The lucidity of the writing shocked and fascinated Eli. Tom Watowski didn’t sound particularly raving in the way he would have expected a lunatic to come off, though he was clearly a man suffering from delusions. Something in Eli, the half-dormant writer, perhaps, if such a thing existed, was fascinated. The room, the house, the cabin, the bizarre neighbor, it was all so different from anything he’d ever encountered before.
He stood up, wanting to stretch his legs. Stooping to retrieve the cold leftover cup of coffee from the floor, he tried it for the first time, wincing at its stale taste. It was well past 2pm. Bright sunlight flooded in through the window, missing the boards piled up below it. He wondered if Nadine had been the one to remove them. Probably. The light hitting the floor held something though, a loose, formerly crumpled piece of yellow paper that had fallen off the bed. He stooped to pick it up. A short paragraph was scrawled on it. The handwriting was the same as the notebook’s, but much harder to decipher.
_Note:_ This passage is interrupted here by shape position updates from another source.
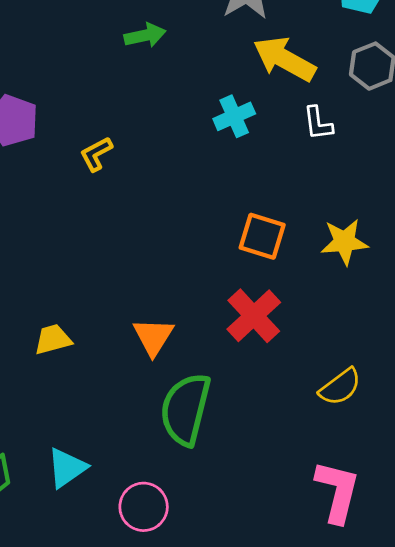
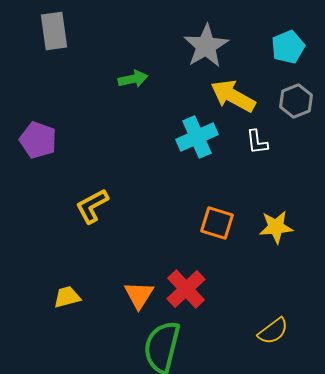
cyan cross: (234, 116) -> (197, 137), size x1.4
yellow L-shape: (96, 154) -> (92, 206), moved, size x1.4
red cross: (254, 316) -> (186, 289), moved

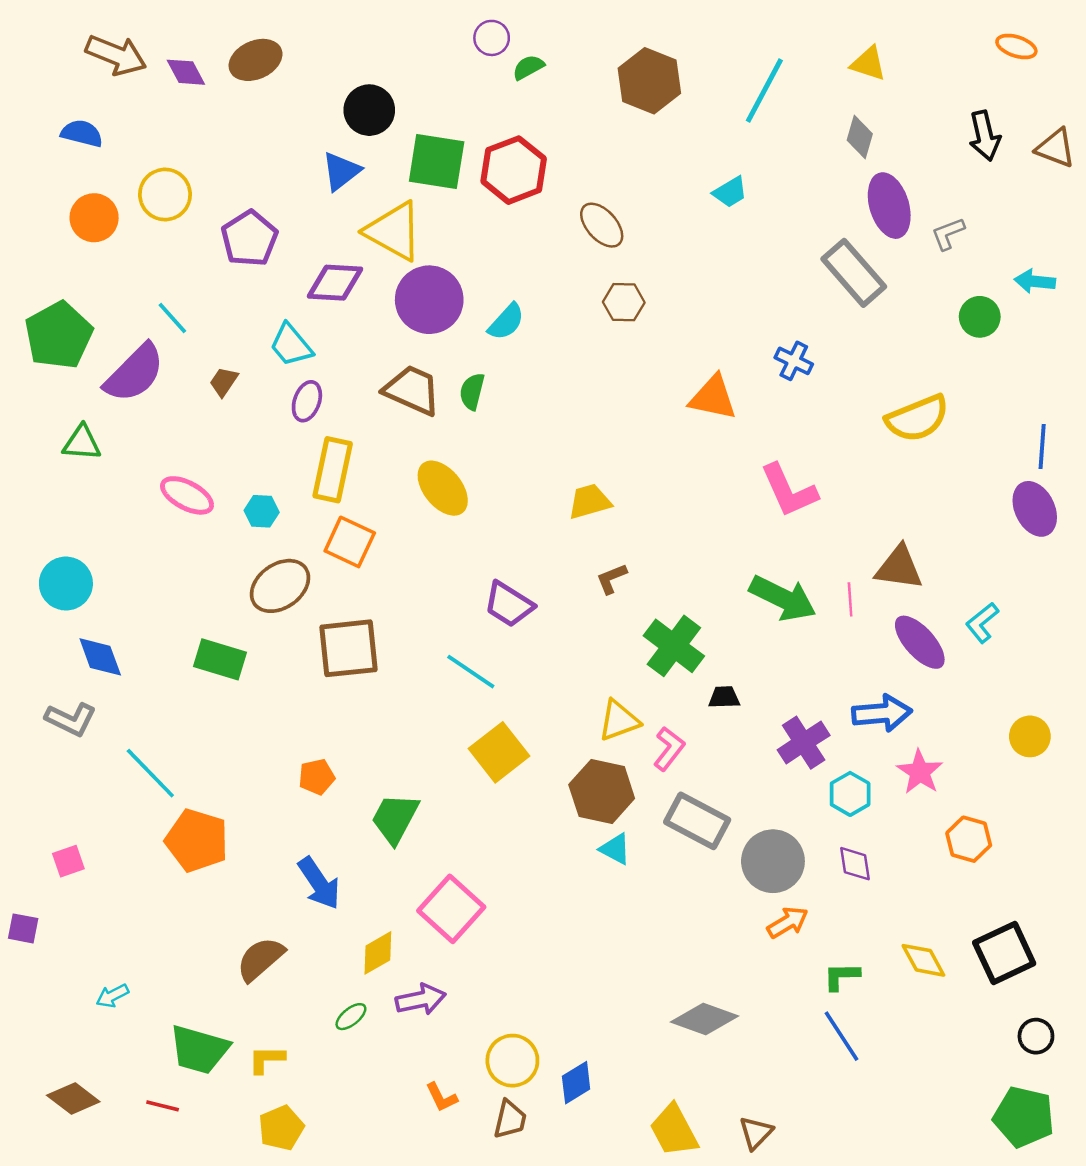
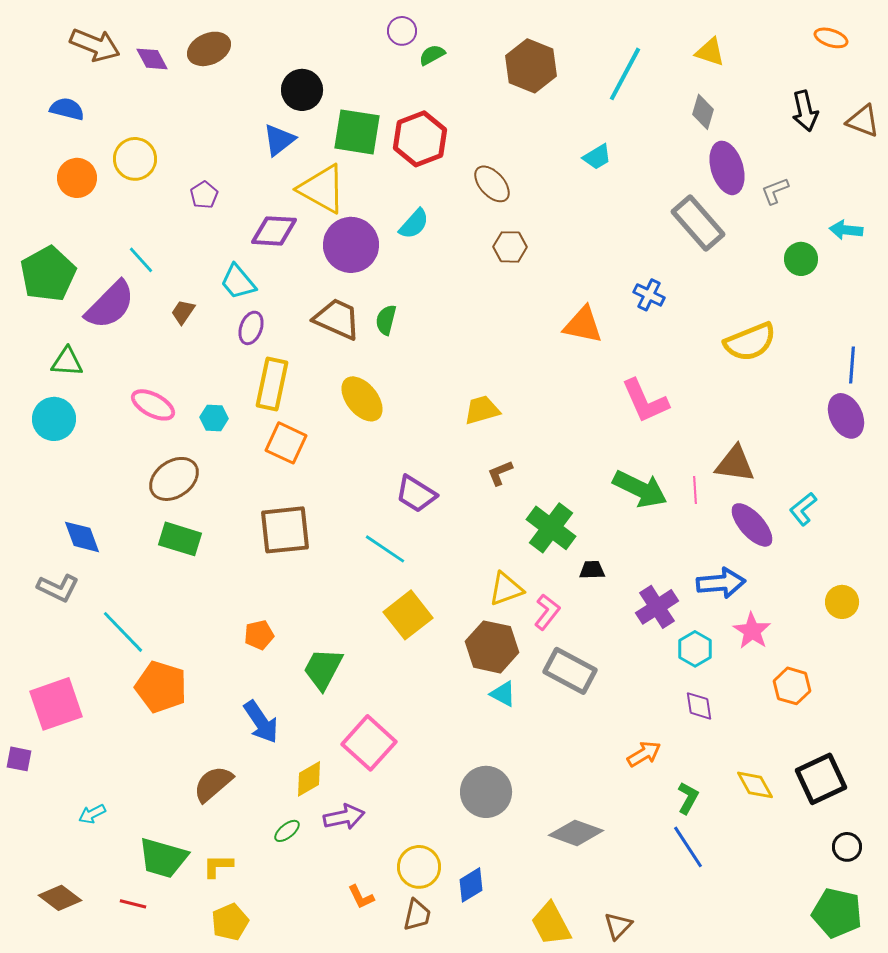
purple pentagon: (249, 239) -> (204, 195), size x0.6
cyan semicircle: (506, 322) -> (414, 224), moved
cyan circle: (66, 584) -> (54, 419), moved
brown ellipse: (280, 586) -> (174, 479), moved
pink square: (68, 861) -> (56, 704), size x2.0
gray circle: (773, 861) -> (486, 792), moved
green L-shape: (841, 976) -> (688, 798), turned 120

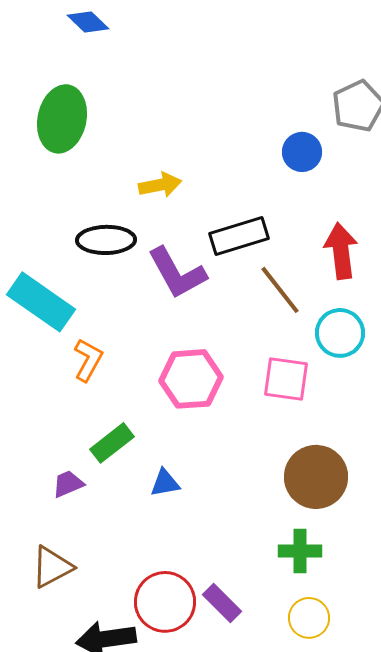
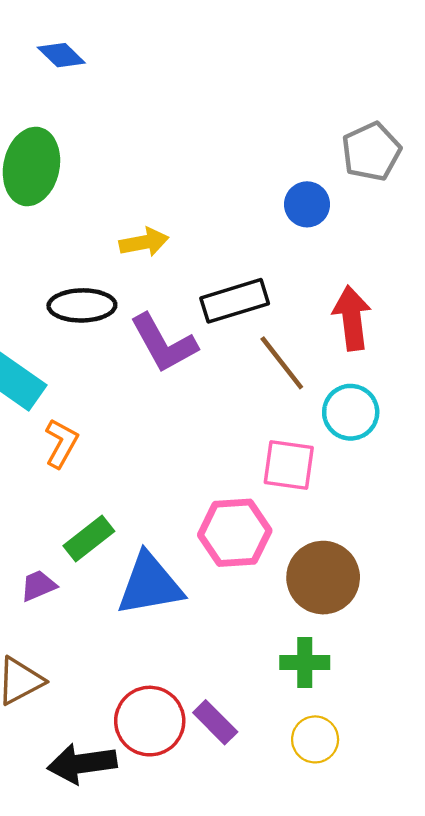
pink hexagon: (191, 379) -> (235, 533), moved
blue triangle: (165, 483) -> (150, 584), size x2.0

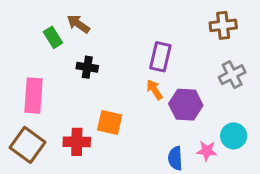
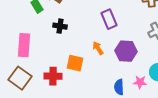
purple rectangle: (160, 57) -> (109, 19), turned -36
orange arrow: (154, 90) -> (98, 48), moved

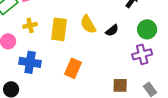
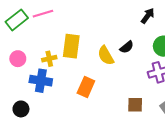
yellow semicircle: (88, 24) -> (106, 56), moved
yellow cross: (30, 25) -> (49, 59), moved

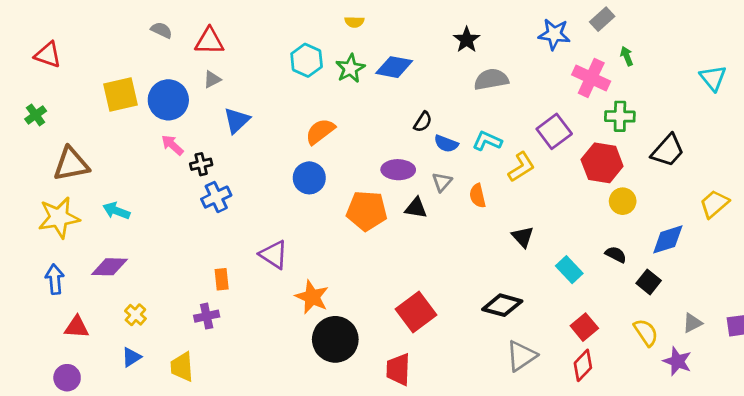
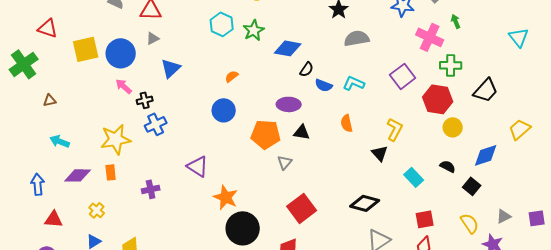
red triangle: (48, 55) -> (48, 28), moved
blue diamond: (394, 67) -> (288, 48), moved
green cross: (36, 115) -> (24, 64), size x1.8
orange semicircle: (320, 131) -> (232, 76), size x0.6
brown triangle: (71, 164) -> (50, 100), size x0.5
yellow L-shape: (521, 167) -> (395, 129), moved, turned -30
gray triangle: (442, 182) -> (285, 162), moved
cyan arrow: (116, 211) -> (60, 141), moved
yellow star: (59, 218) -> (116, 139), moved
orange rectangle: (222, 279) -> (111, 172), moved
purple cross: (207, 316) -> (151, 189), moved
red square: (584, 327) -> (425, 219), turned 30

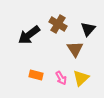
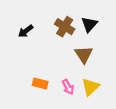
black triangle: (88, 29) -> (89, 24), moved
black arrow: (29, 35) -> (26, 31), moved, size x0.6

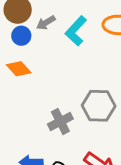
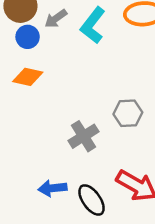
orange diamond: (19, 69) -> (28, 77), turned -30
gray hexagon: (99, 106) -> (128, 113), size x0.7

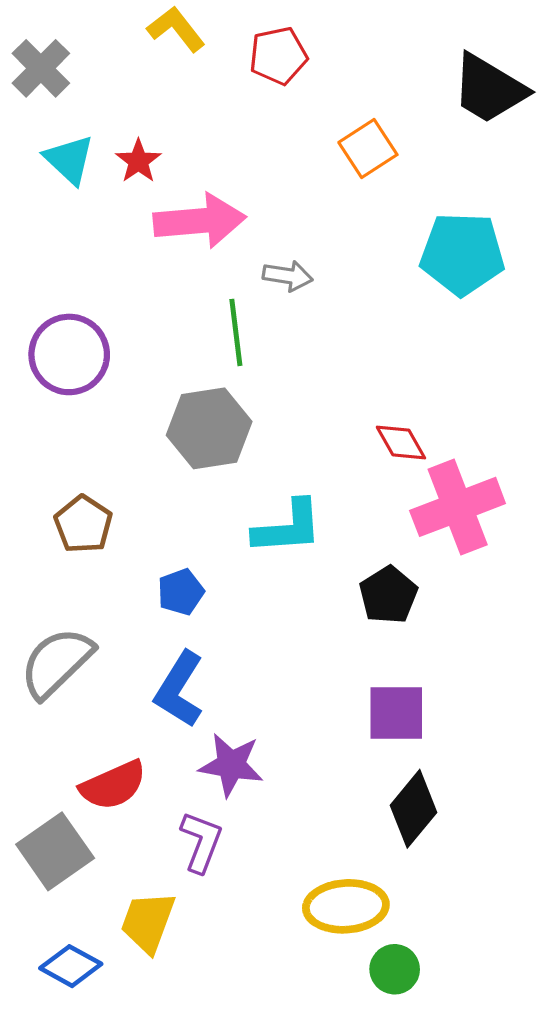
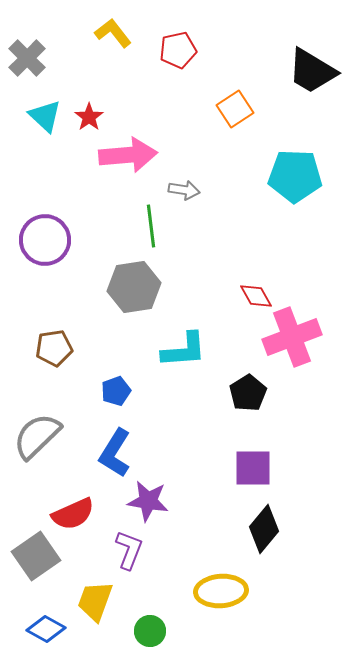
brown pentagon: (83, 524) -> (54, 348), turned 30
green circle: (395, 969) -> (150, 631), moved

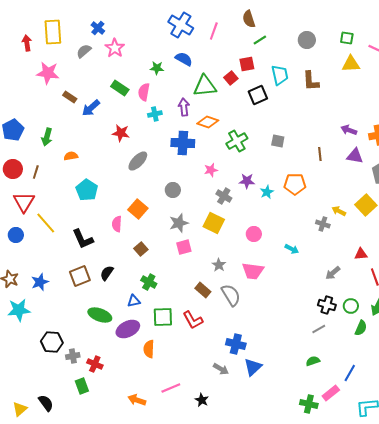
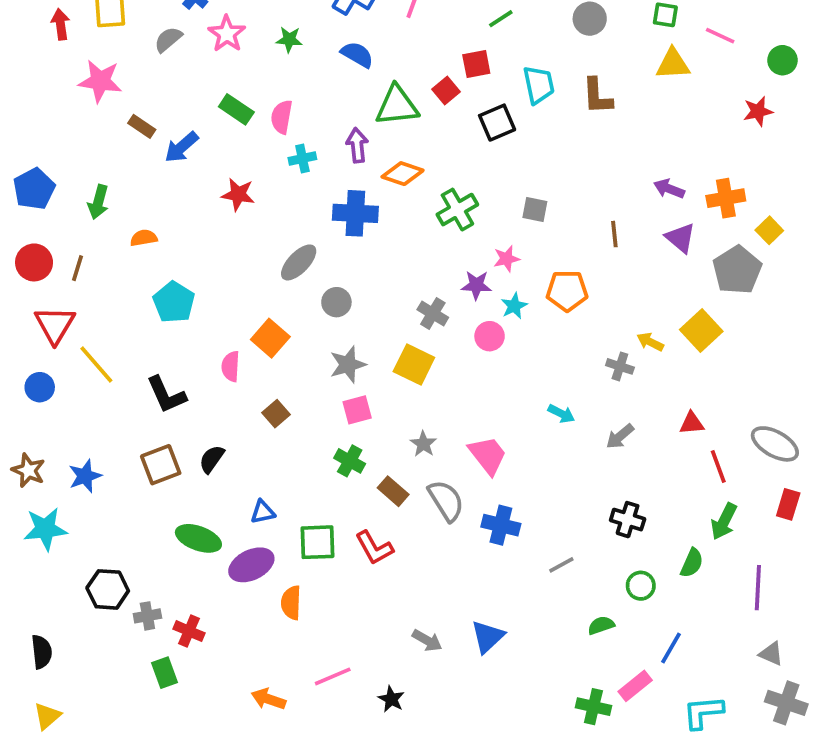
green star: (157, 68) -> (289, 39), moved
purple triangle: (355, 156) -> (680, 238), turned 30
gray ellipse: (138, 161) -> (299, 262), moved
pink star: (211, 170) -> (507, 259), moved
pink circle: (254, 234) -> (490, 336), moved
pink trapezoid: (253, 271) -> (488, 455), turned -135
gray arrow: (333, 273) -> (620, 436), moved
green cross: (149, 282) -> (350, 461), moved
green circle: (351, 306) -> (641, 586), moved
gray line: (319, 329) -> (561, 565), moved
blue cross: (236, 344) -> (501, 525), moved
black semicircle: (46, 403) -> (42, 652), moved, turned 30

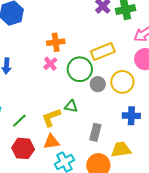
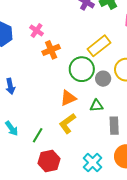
pink cross: (50, 64) -> (37, 31), moved
green triangle: (71, 106) -> (96, 106), moved
orange triangle: (51, 142) -> (68, 98), moved

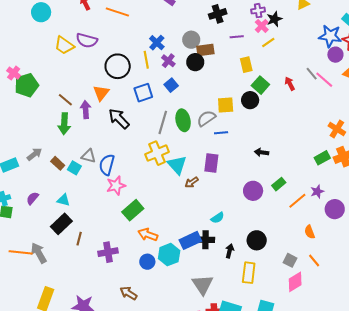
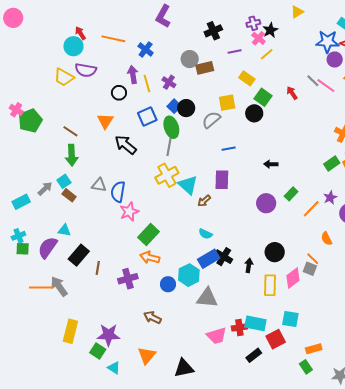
cyan circle: (41, 12) -> (74, 46), moved
blue cross: (157, 43) -> (146, 49), moved
black circle: (195, 62) -> (186, 108), moved
yellow rectangle: (246, 65) -> (247, 78), turned -35
black circle: (118, 66) -> (119, 93), size x0.6
yellow square: (226, 105) -> (227, 103), moved
purple arrow: (86, 110) -> (133, 75), moved
gray semicircle: (206, 118) -> (211, 120), moved
green ellipse: (183, 120) -> (171, 127), moved
cyan square: (74, 168) -> (64, 181), moved, turned 32
purple semicircle: (33, 198) -> (48, 248), moved, size x1.6
cyan triangle: (63, 200) -> (64, 230), moved
cyan semicircle: (218, 218) -> (205, 234), moved, turned 64
orange arrow: (148, 235) -> (150, 257), moved
black cross: (206, 240) -> (224, 257), turned 36
orange line: (314, 260) -> (313, 259), moved
pink diamond: (295, 282) -> (293, 278), moved
gray triangle: (202, 285) -> (207, 298), moved, turned -45

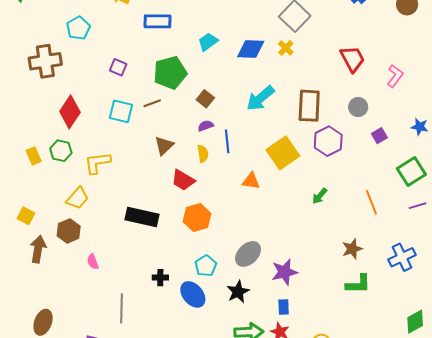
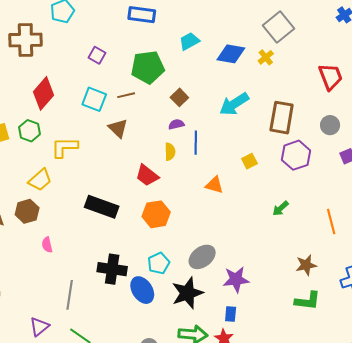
brown triangle: (164, 146) -> (118, 128), moved, turned -40
yellow square: (283, 153) -> (249, 161), size x0.5
black cross: (160, 278) -> (112, 269), size x1.8
black star: (238, 292) -> (187, 293), size x1.4

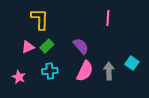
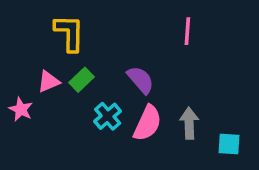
cyan square: (132, 63) -> (229, 144), moved, turned -32
cyan cross: (50, 71) -> (108, 116), moved, turned -35
pink star: (19, 77) -> (21, 109), moved

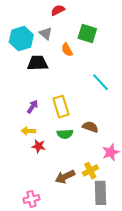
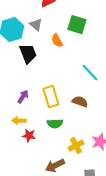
black trapezoid: (38, 63) -> (28, 54), turned 70
brown semicircle: (90, 127) -> (80, 102), moved
yellow cross: (90, 171) -> (76, 146), moved

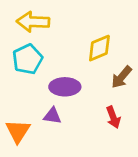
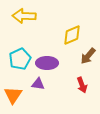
cyan pentagon: (28, 59) -> (20, 59), moved

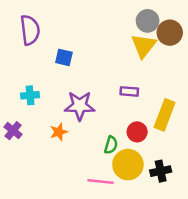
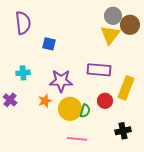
purple rectangle: (129, 91) -> (99, 70), size x1.6
yellow circle: (128, 165) -> (70, 109), moved

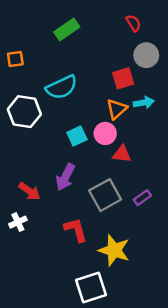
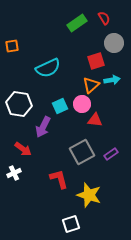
green rectangle: (67, 30) -> (77, 23), moved
white hexagon: (24, 112) -> (19, 104), moved
purple arrow: (65, 177) -> (43, 127), moved
white square: (91, 287) -> (71, 224), size x0.7

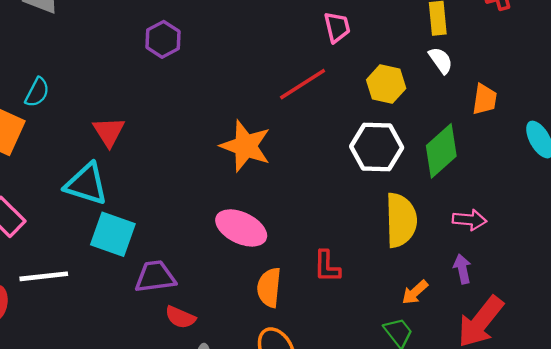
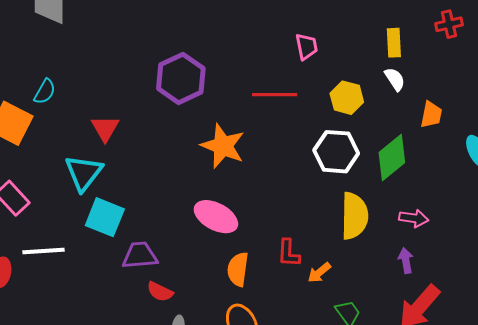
purple hexagon: (163, 39) -> (181, 78), moved, size x1.6
red line: (303, 84) -> (275, 95), turned 30
cyan triangle: (86, 184) -> (84, 173), turned 48
orange arrow: (415, 292) -> (319, 273), moved

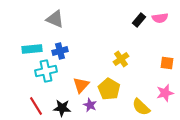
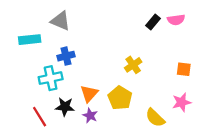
cyan rectangle: (32, 49) -> (30, 40), moved
purple star: (90, 105) -> (90, 116), moved
black star: (62, 108) -> (65, 107), moved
'I know it’s not real. It’s not real. It’s not real. Leave me alone! Why won’t it leave me alone? When does it end? Why choose me? How do I kill something that isn’t real? It must be real. How do I kill it? How do I kill it? I’m not going back there. I’m not going back.'
Back where? The cabin? There were more loose pieces left on the bed, and he grabbed another at random.
'I didn’t hit Tiffany. That’s not what happened. What happened is that I came home and we argued. She accused me, said I wasn’t a good father to Sydney. She said I didn’t care, and I answered her, I shouted. Yes, I shouted, I regretted that, and I apologized for it the next morning. But I didn’t ever touch her. I shoved the chair hard against kitchen table, I went upstairs, that’s all. It took an hour for me calm down. Nothing else happened. After that it was a long weekend because 'she hardly acknowledged my presence. So of course I went out again to drink.'
Another note, this one jotted on the back of an electric bill:
'It wasn’t really in my room. It wasn’t there. I hate to think about it. It wasn’t here.'
Eli turned the paper over, perusing the bill without really reading it. He set it aside and picked up another paper, smaller, torn jaggedly at some point from a large notepad.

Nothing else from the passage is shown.